Nach einem kurze Einspieler kehrt die Band zu „Move“ wieder mit Gast MC Gappa auf die Bühne zurück. Heute Abend wird er zwar nur als Special Guest angekündigt, aber wie ein vollwertiges Bandmitglied gefeiert, denn so liefert er auch ab. Höhepunkt dann die Shout-Einlage am Megaphon zu „Rising High“, so dass man sofort an das skurrile Video auf MTV denken muss.
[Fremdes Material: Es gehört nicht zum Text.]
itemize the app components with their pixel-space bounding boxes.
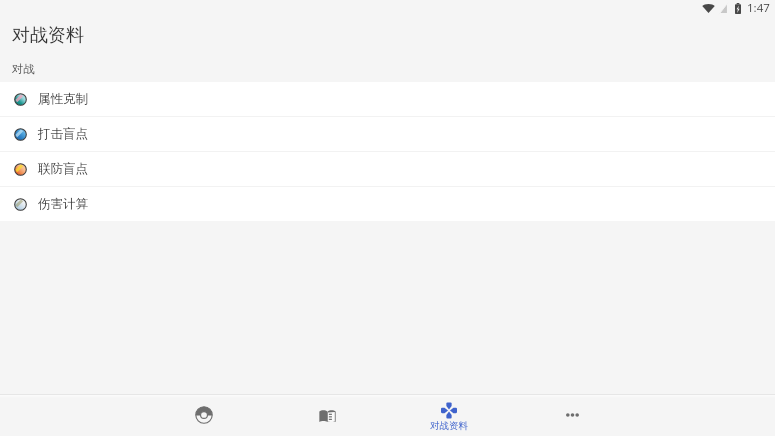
staticText: 对战 [12,62,35,76]
button[interactable]: 联防盲点 [0,152,775,186]
staticText: 对战资料 [12,24,84,47]
button[interactable]: 对战资料 [388,396,510,434]
staticText: 联防盲点 [38,161,88,177]
button[interactable]: 更多 [511,396,633,434]
staticText: 对战资料 [430,420,468,432]
button[interactable]: 伤害计算 [0,187,775,221]
staticText: 打击盲点 [38,126,88,142]
button[interactable]: 宝可梦图鉴 [143,396,265,434]
staticText: 1:47 [747,0,770,16]
staticText: 伤害计算 [38,196,88,212]
staticText: 属性克制 [38,91,88,107]
button[interactable]: 打击盲点 [0,117,775,151]
button[interactable]: 属性克制 [0,82,775,116]
button[interactable]: 道具图鉴 [266,396,388,434]
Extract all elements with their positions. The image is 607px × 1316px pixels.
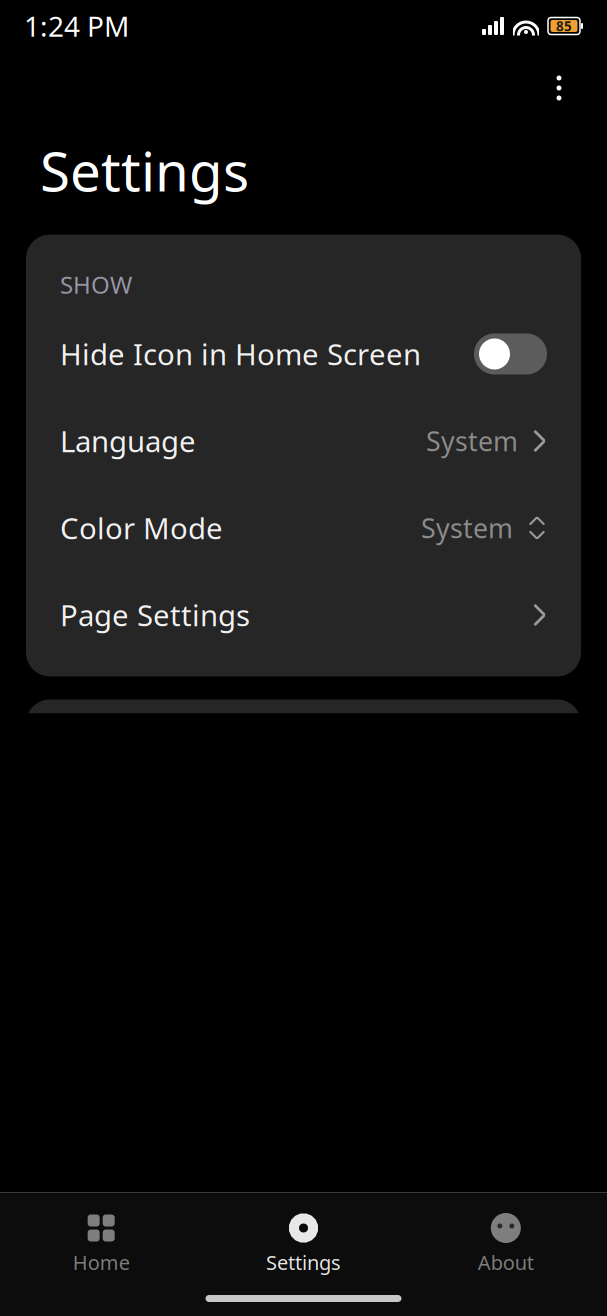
staticText: Language: [60, 422, 196, 460]
button[interactable]: Page Settings: [26, 572, 581, 658]
button[interactable]: More options: [535, 64, 583, 112]
staticText: System: [426, 423, 518, 459]
staticText: Home: [73, 1249, 130, 1276]
staticText: Settings: [266, 1249, 341, 1276]
button[interactable]: Settings: [202, 1205, 405, 1284]
button[interactable]: Hide Icon in Home Screen: [26, 310, 581, 398]
button[interactable]: The current book channel: [26, 1153, 581, 1240]
staticText: The current book channel: [60, 1177, 416, 1216]
staticText: System: [421, 510, 513, 546]
staticText: Reset all settings: [60, 1264, 296, 1303]
button[interactable]: Home: [0, 1205, 202, 1284]
button[interactable]: About: [405, 1205, 607, 1284]
staticText: Settings: [40, 134, 249, 207]
staticText: Page Settings: [60, 596, 250, 634]
staticText: 1:24 PM: [24, 7, 129, 45]
button[interactable]: Reset all settings: [26, 1240, 581, 1316]
staticText: 85: [556, 17, 572, 35]
staticText: Color Mode: [60, 508, 223, 548]
button[interactable]: Color Mode: [26, 484, 581, 572]
staticText: About: [478, 1249, 534, 1276]
staticText: OS1: [462, 1179, 513, 1214]
staticText: SHOW: [60, 269, 132, 300]
button[interactable]: Language: [26, 398, 581, 484]
staticText: Hide Icon in Home Screen: [60, 334, 421, 374]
Im weiteren Verlauf ist aber nicht nur etwas für die hartgesottenen Fans dabei, sondern schlichtweg kurzweilige Unterhaltung und eine energetische und durchdachte Rockshow. Ein Gorilla, der Selfies macht, Ballonseideanzüge und jede Menge Action vor und auf der Bühne lassen wenig Wünsche offen.
Die eingangs erwähnte grimmig-bedrohliche Bühnenkulisse sollte nicht über die optimistische Spielfreude der mittelalten Herren hinwegtäuschen. Immer wieder spricht Sänger Henning den kreativen Willen zur Neuerfindung der Band an, und schätzt sich glücklich in der legendären Batschkapp spielen zu dürfen. Schließlich kündigt er fast bescheiden die neue Single „Fallout“ an, die sofort ins Ohr geht und von den Fans dankbar angenommen wird, auch wenn es ein etwas neuer Sound ist. Im Verlaufe des Sets wird einem aber auch klar, dass die H-Blockx nicht nur einen Sound beherrschen. Songs wie „Little Girl“ und großartige Coverversionen wie Rick Springfields „Celebrate Youth“ und die brachiale wie geniale Version von „The Power“ zeigen die musikalische Vielseitigkeit einer Band, die eigentlich nie nur in einer Schublade stecken wollte.
Mit „Ring of Fire“ als fulminante Zugabe endet ein heißer Abend und wehmütig blickt die Band auf eine Tour, die fast zu Ende ist, nur noch das Heimspiel in Münster stand nach dem Konzert noch aus. Die Party hat gerade erst begonnen, schon nächstes Jahr sind Konzerte mit den Donots geplant-Time to move!